A consulta pública que embasou a decisão recebeu mais de 116 mil respostas. Nove em cada dez pais disseram apoiar a restrição. Mais de 83% dos responsáveis consultados afirmaram que os riscos das redes sociais superam os benefícios para crianças e adolescentes.
Quais plataformas estão na mira?
A proibição segue o modelo adotado pela Austrália em dezembro de 2025 e deve abranger as principais plataformas de interação social, incluindo:
- TikTok
- YouTube
- X (antigo Twitter)
- Snapchat
- Threads
- Twitch
- Kick
Serviços de mensagens como WhatsApp e Signal ficam fora da proibição, assim como aplicativos de streaming de música, plataformas de comércio eletrônico e serviços educacionais.
O governo também anunciou restrições específicas para plataformas de jogos online que permitem comunicação entre crianças e adultos desconhecidos, além de limitações para transmissões ao vivo envolvendo menores.
Como vai funcionar na prática?
O Ofcom, órgão regulador britânico de comunicações, será responsável por definir como a verificação de idade será feita de forma eficaz. O governo afirmou que quer ir além das salvaguardas adotadas pela Austrália, tornando mais difícil para crianças burlarem os controles.
Uma das medidas previstas é o bloqueio padrão de contatos desconhecidos para contas de usuários menores de idade. O governo argumenta que muitos adultos não precisarão passar por novas verificações porque suas contas já apresentam indicadores de maioridade, como cartão de crédito vinculado ou endereço de e-mail previamente verificado.
Por que a medida divide especialistas?
A decisão não foi recebida de forma unânime, mesmo entre defensores dos direitos da infância.
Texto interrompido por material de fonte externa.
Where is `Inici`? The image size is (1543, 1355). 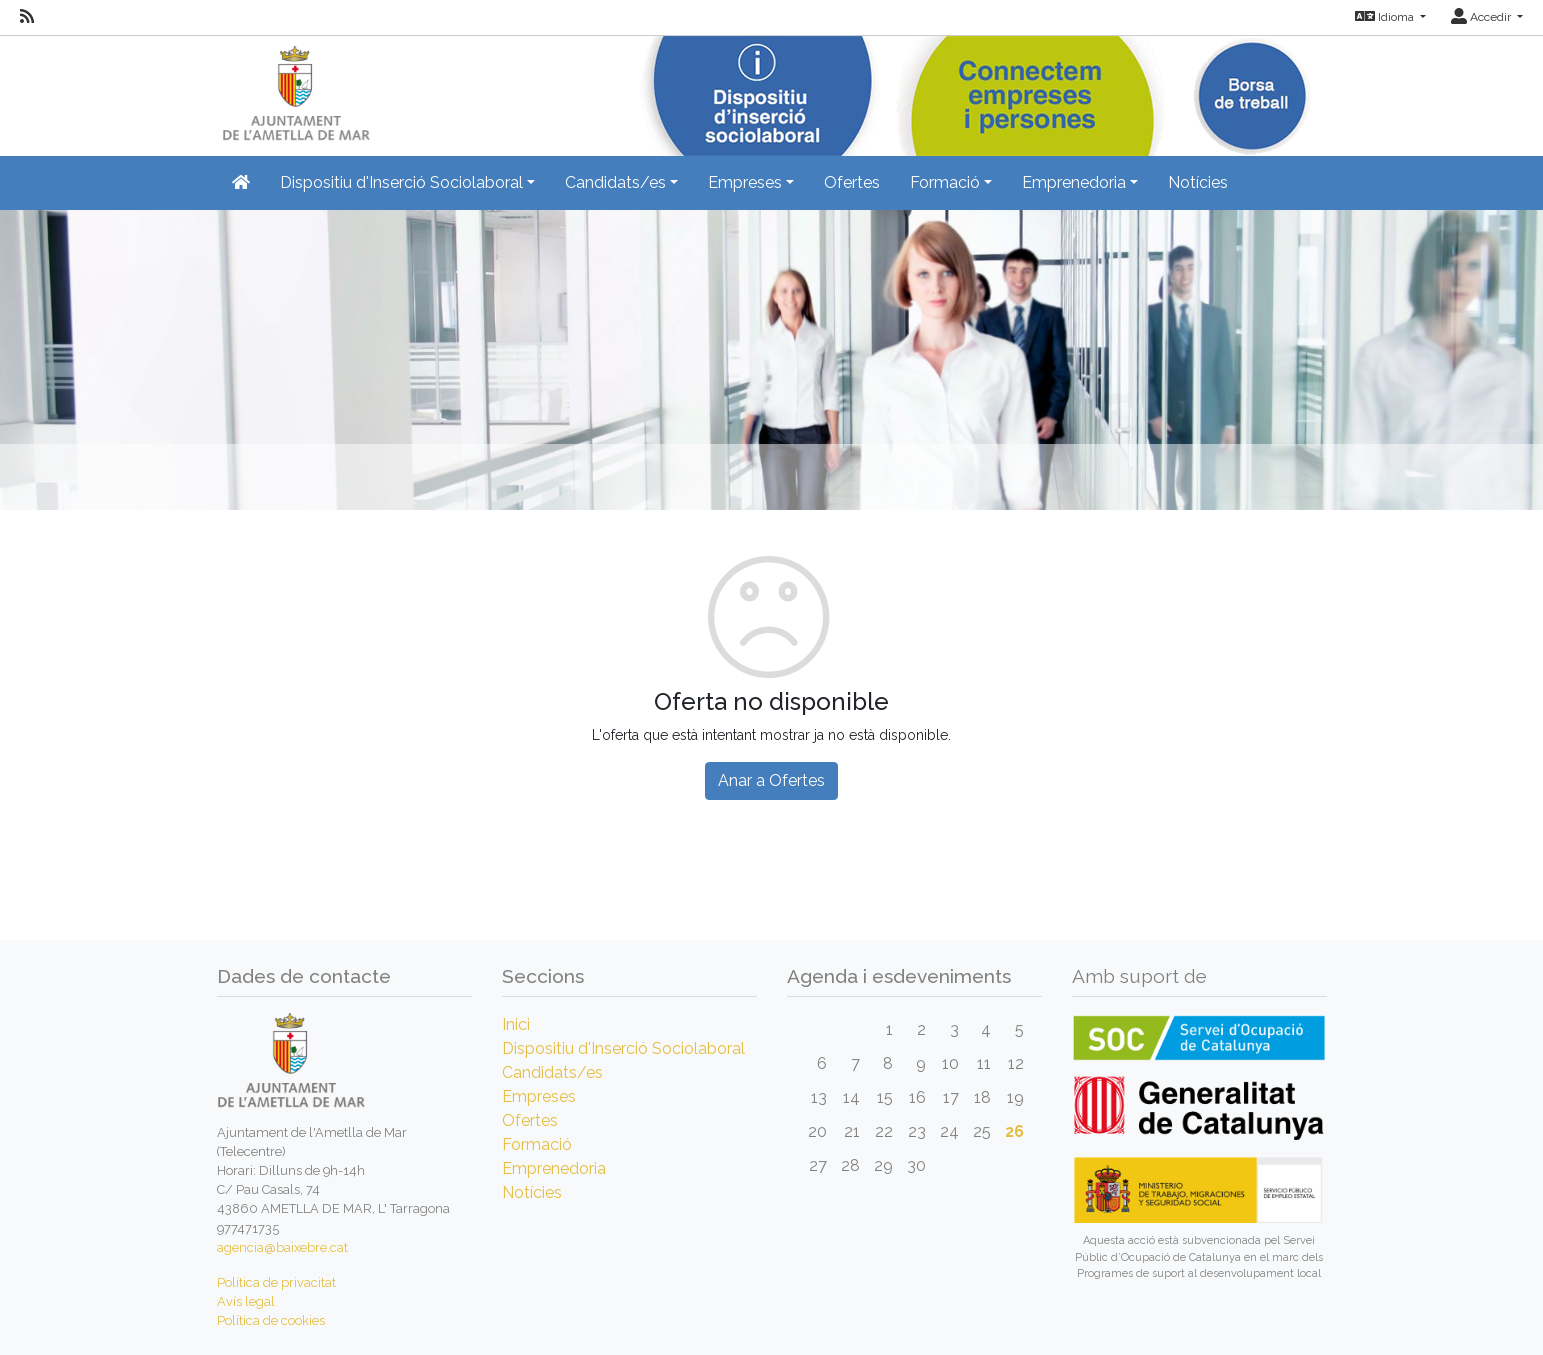 Inici is located at coordinates (516, 1024).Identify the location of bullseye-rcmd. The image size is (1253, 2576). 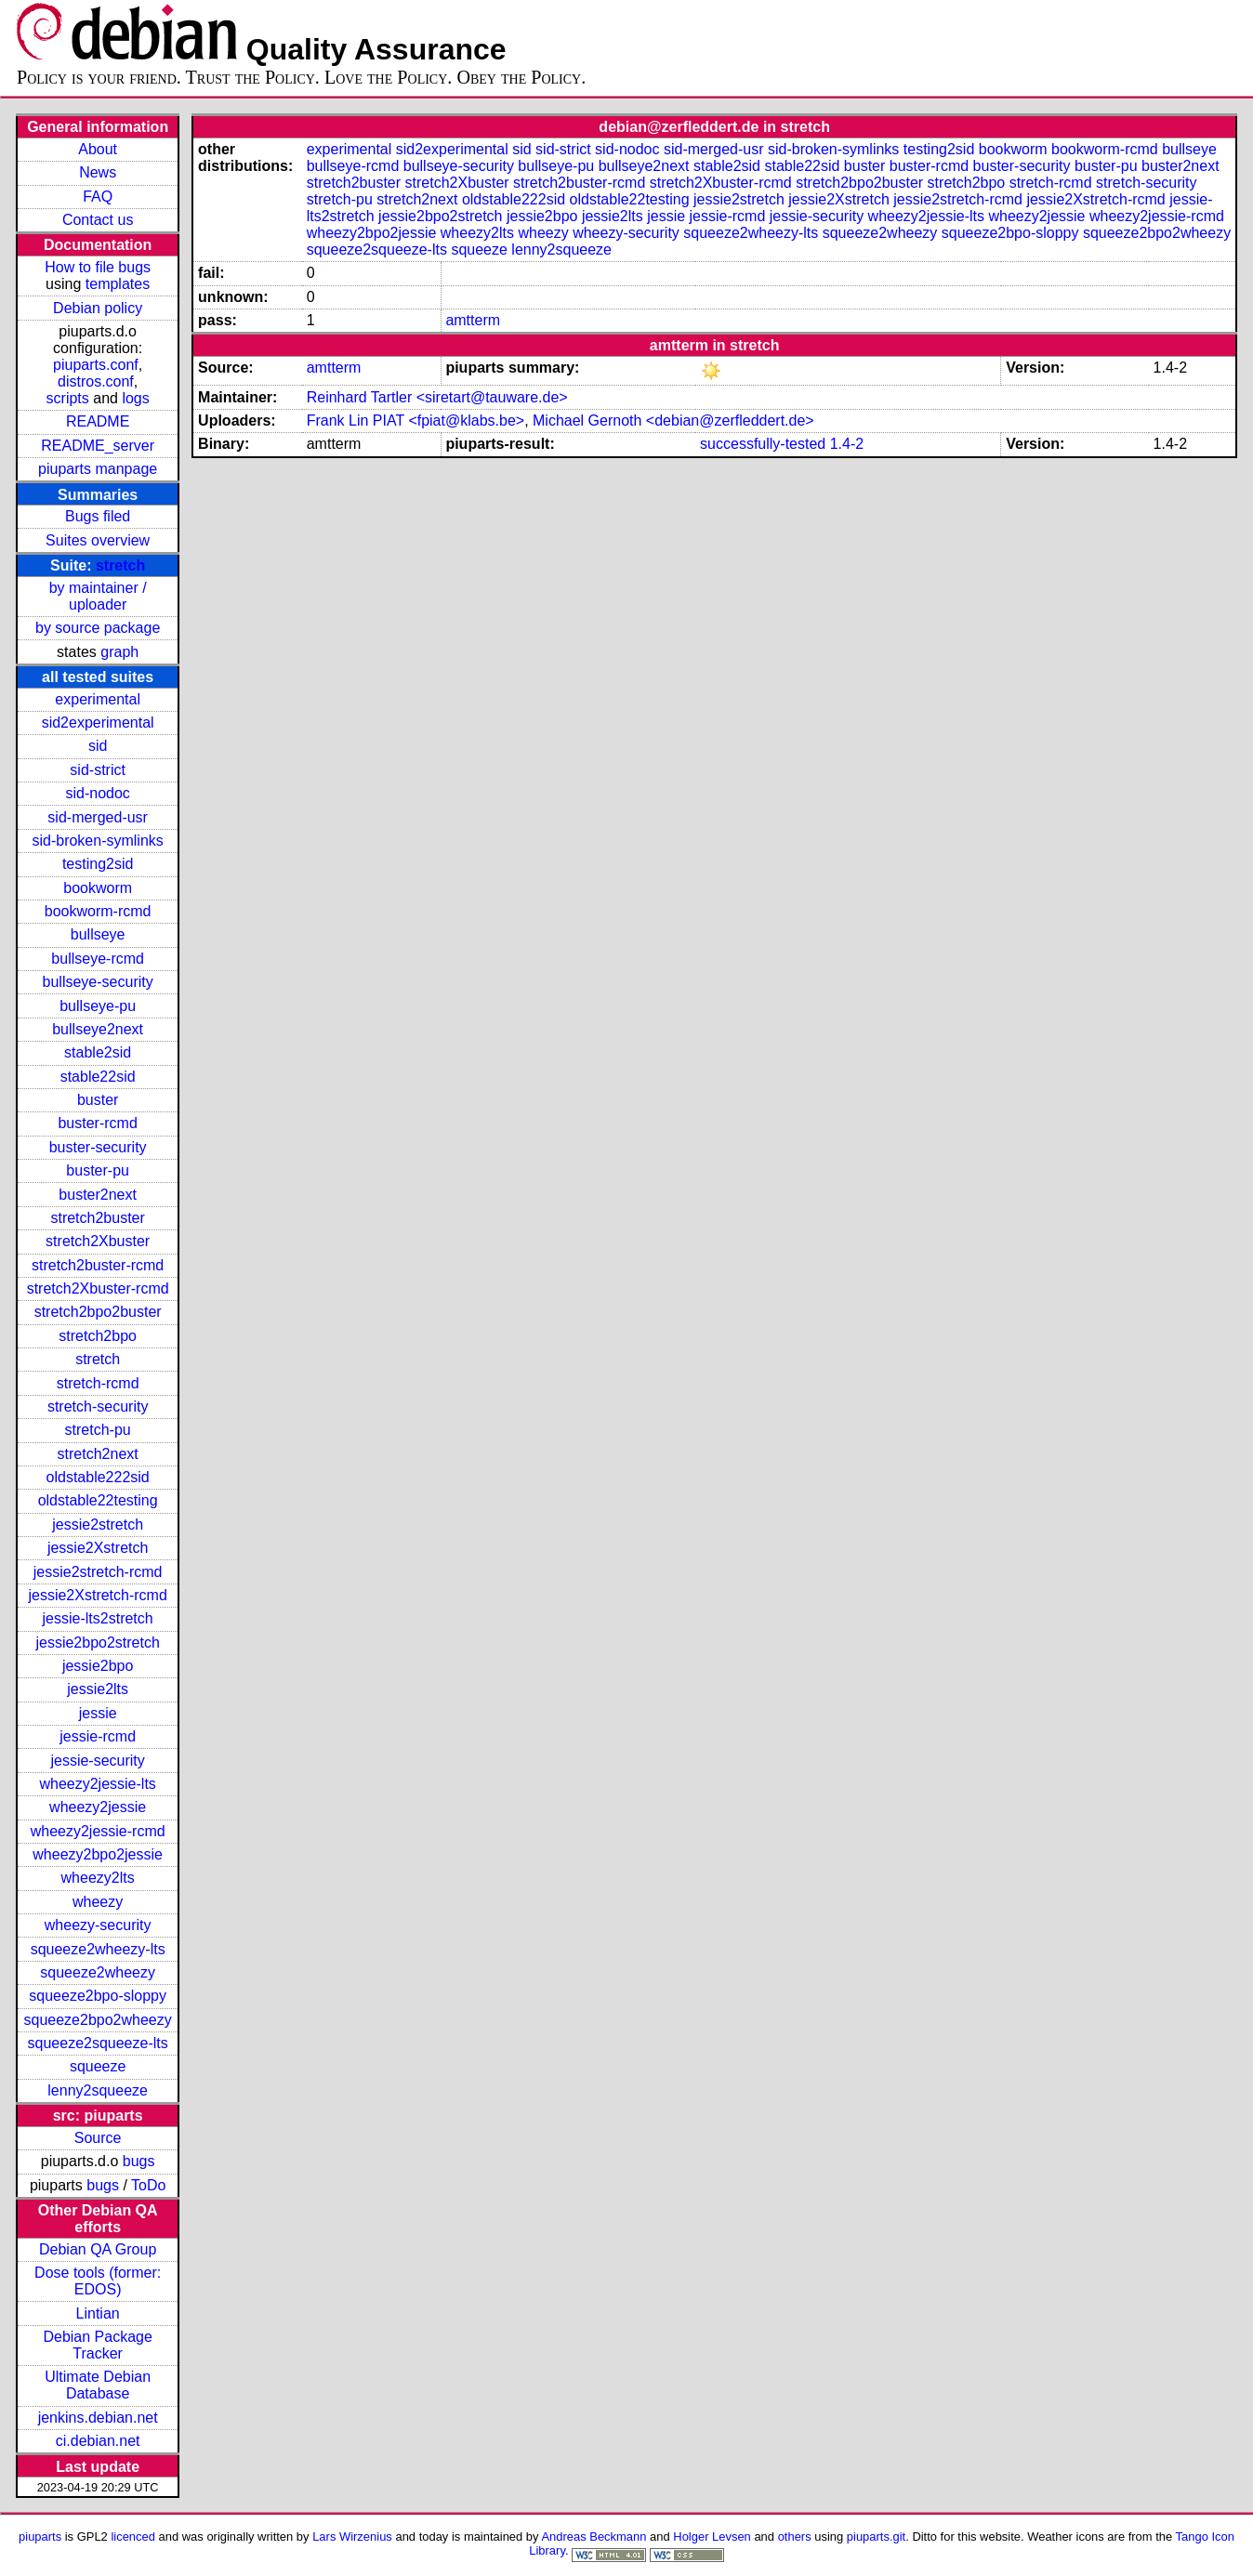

Comissárias de crianças do País de Gales, da Escócia e da Irlanda do Norte questionaram a proporcionalidade da medida. Para Nicola Killean, comissária escocesa, a proibição não é uma forma eficaz nem aplicável de proteger os direitos das crianças. Rocio Cifuentes, do País de Gales, classificou a iniciativa como uma formulação simplista, defendendo que a responsabilidade deveria recair diretamente sobre as plataformas.
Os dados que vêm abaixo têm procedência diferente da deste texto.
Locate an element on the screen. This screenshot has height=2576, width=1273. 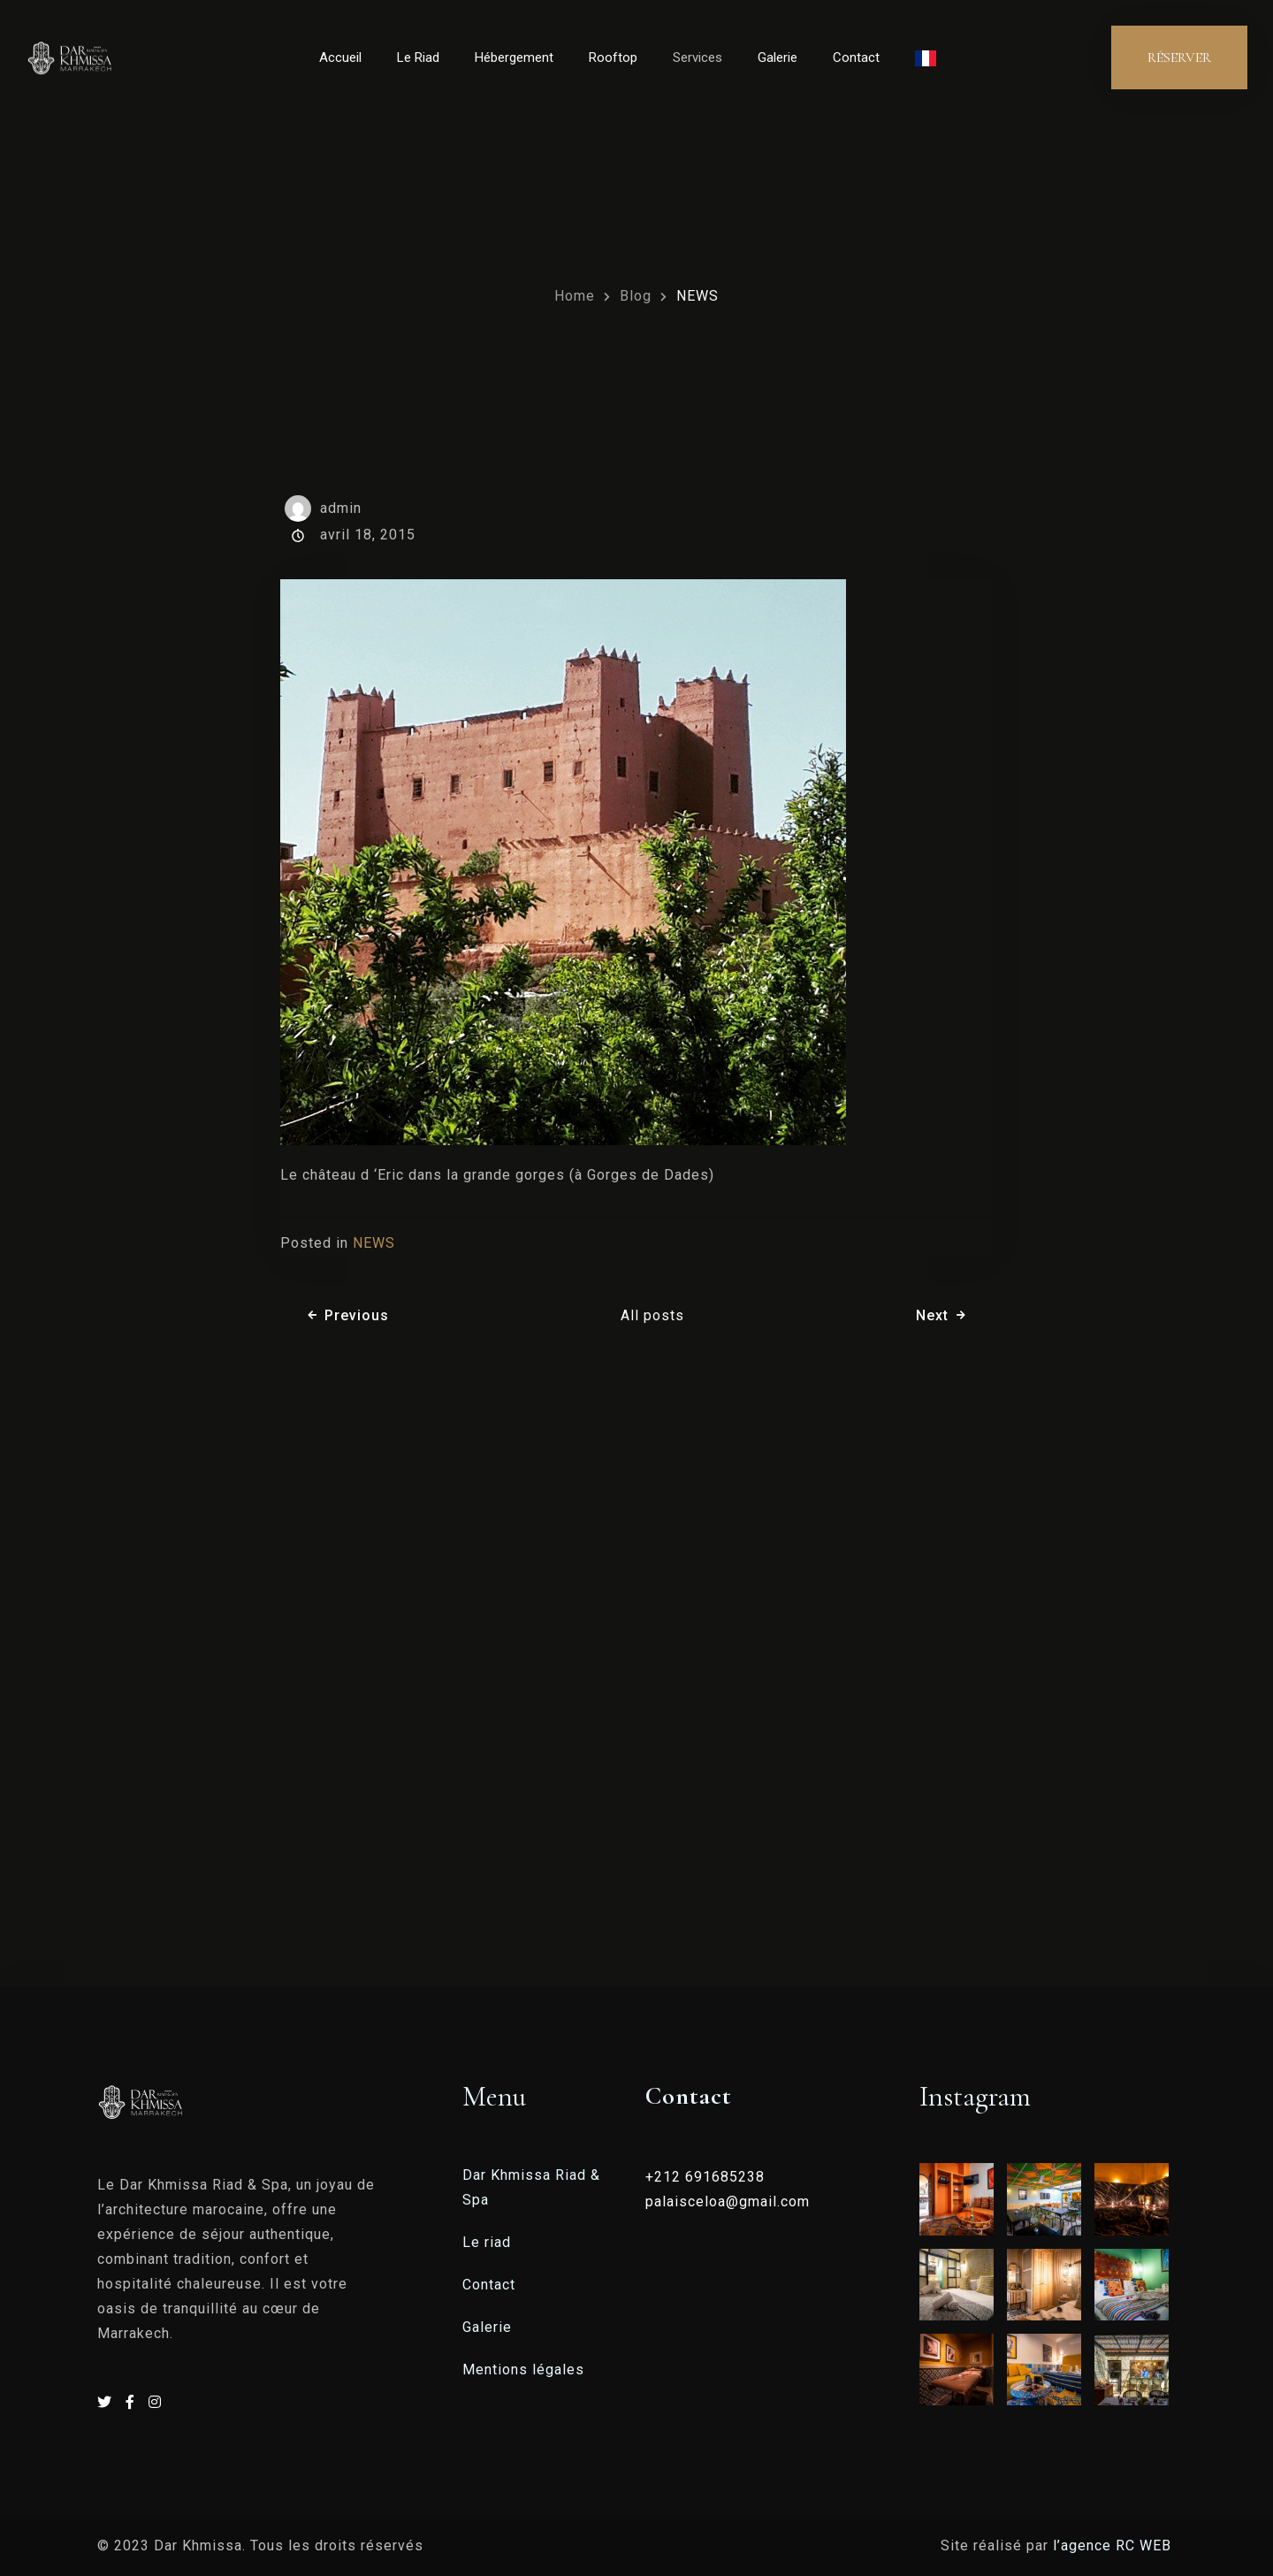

As próprias empresas de tecnologia também criticaram a medida. Meta, YouTube e Snapchat alertaram que uma proibição ampla pode empurrar adolescentes para serviços menos regulados e mais perigosos. O argumento central é que, ao bloquear o acesso às plataformas conhecidas, o governo pode acabar afastando os jovens de ambientes onde há algum nível de supervisão.
A experiência australiana reforça essa preocupação. Pesquisa da Molly Rose Foundation apontou que 61% dos jovens de 12 a 15 anos que tinham contas nas plataformas restringidas antes da proibição ainda mantinham acesso a uma ou mais delas após a implementação da lei.
O Brasil vai seguir o mesmo caminho?
O anúncio britânico chega em um momento em que vários países discutem formas de regulamentar o acesso de crianças e adolescentes às redes sociais. A Austrália foi pioneira. A Noruega estuda medidas semelhantes. A Suécia já proibiu celulares em escolas e destinou recursos para reintroduzir livros didáticos e métodos tradicionais de ensino.
No Brasil, o debate ainda está em estágio inicial, com discussões concentradas em projetos de lei e recomendações de especialistas em saúde mental infantil. A pressão internacional pode acelerar esse processo.
O que fica claro, a partir do movimento britânico, é que a era da autorregulação das big techs em relação ao público infantil está sendo questionada de forma crescente por governos de diferentes perfis políticos. A pergunta que permanece aberta é se as proibições, sozinhas, são suficientes para mudar o que acontece na prática.